Page history last edited by James Bridle 12 years, 6 months ago

For those who don't know me, I'm one of the people helping set the day up. Here's my linkedin CV thing, my blog about publishing and technology, my (dirty) publisher, my book-reading web app, my open-source literary festival, a literary magazine I designed (badly) and occasionally help edit, and stuff.

 

I've got a couple of ideas about talks to give on the day. Which of these sound interesting to you folks?

 

  • How to start a publishing company in your bedroom - How and why I started Bookkake, concerning new publishing technologies, new audiences, ebooks and pricing, print on demand, the web and THE FUTURE.
  • Last.fm for books, or something - The how and the why of bkkeepr, reading as a social activity, social activities in general (games, achievements, data shadows), publishers' place on the web, and APIs.
  • The current landscape in publishing - how we've got to where we are, which isn't really anywhere; what (some) publishers are doing about ebooks, the web and POD, why (some) agents are crapping themselves, why readers should be a bit frightened (but not much), why authors definitely should, what we might do about this.

 

Anyone?

 

UPDATE: I think I'll probably talk about Bookkake, but happy to discuss and demo bkkeepr, and generally chat too...

Comments (10)

Eoin Purcell said

at 12:47 pm on Jan 5, 2009

I'd love to hear more about Bookkake, but then I'm biased in favour of stories of entrepreneurial success!
Eoin

Kevin O'Neill said

at 3:53 pm on Jan 5, 2009

Social activities and literature obviously very big interest for me!

Hugh said

at 7:06 pm on Jan 5, 2009

think i sort of cross-posted w/ Building Communities... but all topics are of interest.

Michael Bhaskar said

at 11:54 am on Jan 6, 2009

Something I have been thinking about quite a lot is orality and the internet.
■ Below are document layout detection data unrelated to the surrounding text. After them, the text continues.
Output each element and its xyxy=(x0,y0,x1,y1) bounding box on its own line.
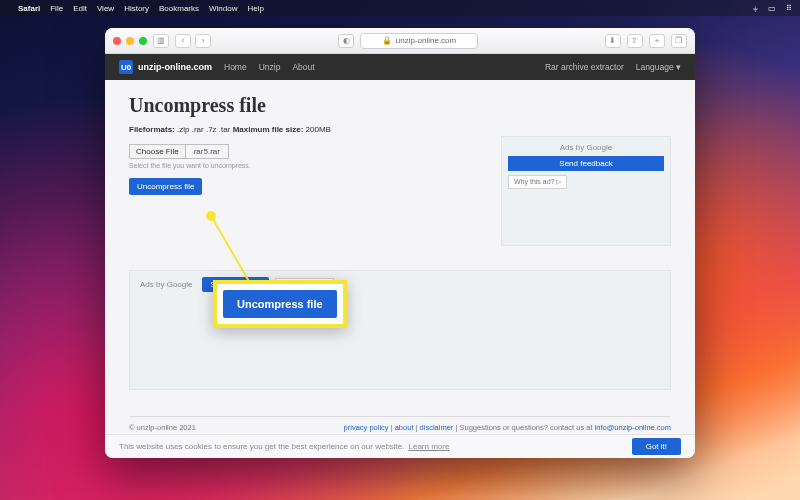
page-viewport: U0 unzip-online.com Home Unzip About Rar… xyxy=(105,54,695,458)
nav-unzip[interactable]: Unzip xyxy=(259,62,281,72)
share-icon[interactable]: ⇪ xyxy=(627,34,643,48)
maximize-icon[interactable] xyxy=(139,37,147,45)
battery-icon[interactable]: ▭ xyxy=(768,4,776,13)
address-bar[interactable]: 🔒 unzip-online.com xyxy=(360,33,477,49)
nav-home[interactable]: Home xyxy=(224,62,247,72)
footer-suggest-text: Suggestions or questions? contact us at xyxy=(460,423,595,432)
footer-about-link[interactable]: about xyxy=(395,423,414,432)
chosen-file-name: rar5.rar xyxy=(186,145,228,158)
page-title: Uncompress file xyxy=(129,94,671,117)
menubar-item[interactable]: Edit xyxy=(73,4,87,13)
ads-panel: Ads by Google Send feedback Why this ad?… xyxy=(129,270,671,390)
footer-email-link[interactable]: info@unzip-online.com xyxy=(595,423,671,432)
nav-rar-extractor[interactable]: Rar archive extractor xyxy=(545,62,624,72)
window-controls[interactable] xyxy=(113,37,147,45)
menubar-app-name[interactable]: Safari xyxy=(18,4,40,13)
lock-icon: 🔒 xyxy=(382,36,392,45)
maxsize-value: 200MB xyxy=(306,125,331,134)
nav-about[interactable]: About xyxy=(292,62,314,72)
ads-why-link[interactable]: Why this ad? ▷ xyxy=(508,175,567,189)
site-brand: unzip-online.com xyxy=(138,62,212,72)
new-tab-icon[interactable]: ＋ xyxy=(649,34,665,48)
cookie-text: This website uses cookies to ensure you … xyxy=(119,442,405,451)
annotation-callout: Uncompress file xyxy=(213,280,347,328)
uncompress-button[interactable]: Uncompress file xyxy=(129,178,202,195)
ads-send-feedback-button[interactable]: Send feedback xyxy=(508,156,664,171)
callout-uncompress-button[interactable]: Uncompress file xyxy=(223,290,337,318)
cookie-accept-button[interactable]: Got it! xyxy=(632,438,681,455)
maxsize-label: Maximum file size: xyxy=(233,125,304,134)
minimize-icon[interactable] xyxy=(126,37,134,45)
menubar-item[interactable]: History xyxy=(124,4,149,13)
sidebar-toggle-icon[interactable]: ▥ xyxy=(153,34,169,48)
cookie-banner: This website uses cookies to ensure you … xyxy=(105,434,695,458)
site-navbar: U0 unzip-online.com Home Unzip About Rar… xyxy=(105,54,695,80)
formats-line: Fileformats: .zip .rar .7z .tar Maximum … xyxy=(129,125,671,134)
menubar-item[interactable]: File xyxy=(50,4,63,13)
browser-toolbar: ▥ ‹ › ◐ 🔒 unzip-online.com ⬇ ⇪ ＋ ❐ xyxy=(105,28,695,54)
tabs-icon[interactable]: ❐ xyxy=(671,34,687,48)
control-center-icon[interactable]: ⠿ xyxy=(786,4,792,13)
footer-privacy-link[interactable]: privacy policy xyxy=(344,423,389,432)
ads-sidebar: Ads by Google Send feedback Why this ad?… xyxy=(501,136,671,246)
footer-disclaimer-link[interactable]: disclaimer xyxy=(420,423,454,432)
address-text: unzip-online.com xyxy=(396,36,456,45)
page-footer: © unzip-online 2021 privacy policy | abo… xyxy=(129,416,671,432)
downloads-icon[interactable]: ⬇ xyxy=(605,34,621,48)
menubar-item[interactable]: Bookmarks xyxy=(159,4,199,13)
macos-menubar: Safari File Edit View History Bookmarks … xyxy=(0,0,800,16)
logo-badge-icon: U0 xyxy=(119,60,133,74)
formats-label: Fileformats: xyxy=(129,125,175,134)
file-input[interactable]: Choose File rar5.rar xyxy=(129,144,229,159)
ads-header: Ads by Google xyxy=(508,143,664,152)
back-icon[interactable]: ‹ xyxy=(175,34,191,48)
menubar-item[interactable]: View xyxy=(97,4,114,13)
page-content: Uncompress file Fileformats: .zip .rar .… xyxy=(105,80,695,458)
safari-window: ▥ ‹ › ◐ 🔒 unzip-online.com ⬇ ⇪ ＋ ❐ U0 un… xyxy=(105,28,695,458)
nav-language[interactable]: Language ▾ xyxy=(636,62,681,72)
ads-header: Ads by Google xyxy=(140,280,192,289)
menubar-item[interactable]: Help xyxy=(247,4,263,13)
shield-icon[interactable]: ◐ xyxy=(338,34,354,48)
formats-value: .zip .rar .7z .tar xyxy=(177,125,230,134)
footer-copyright: © unzip-online 2021 xyxy=(129,423,196,432)
choose-file-button[interactable]: Choose File xyxy=(130,145,186,158)
cookie-learn-more-link[interactable]: Learn more xyxy=(409,442,450,451)
wifi-icon[interactable]: ⏚ xyxy=(753,4,758,13)
site-logo[interactable]: U0 unzip-online.com xyxy=(119,60,212,74)
forward-icon[interactable]: › xyxy=(195,34,211,48)
menubar-item[interactable]: Window xyxy=(209,4,237,13)
close-icon[interactable] xyxy=(113,37,121,45)
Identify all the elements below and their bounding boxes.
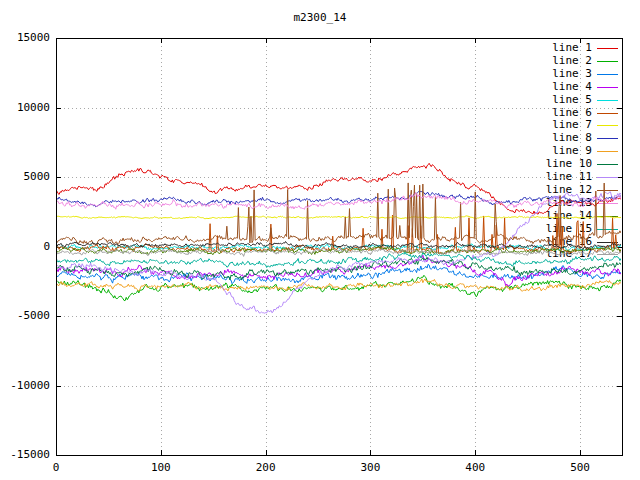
plot-canvas [0, 0, 640, 480]
gnuplot-chart-window: m2300_14 -15000-10000-500005000100001500… [0, 0, 640, 480]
Despite the prevalence of text on the internet, it shares more with oral culture than it does with writing, for better and for worse. It goes back to the cliche of things being a conversation online, a cliche that does have some kind of truth in it. What I am quite interested in is how some of that orality can be brought into a book and bridge a historic divide between written and spoken cultures. There is quite an interesting body of thought on orality and literacy (the title of a critical work by Walter Ong), but as far as I know no one has really connected this up to changes in technology, nor tried to reapply those changes to the book.

James Bridle said

at 3:03 pm on Jan 6, 2009

Michael - why don't you? Sounds good.

Hugh said

at 4:08 am on Jan 7, 2009

@michael ... right up my alley of interest!

Alan Trotter said

at 10:23 pm on Jan 12, 2009

"How to start a publishing company in your bedroom - How and why I started Bookkake, concerning new publishing technologies, new audiences, ebooks and pricing, print on demand, the web and THE FUTURE."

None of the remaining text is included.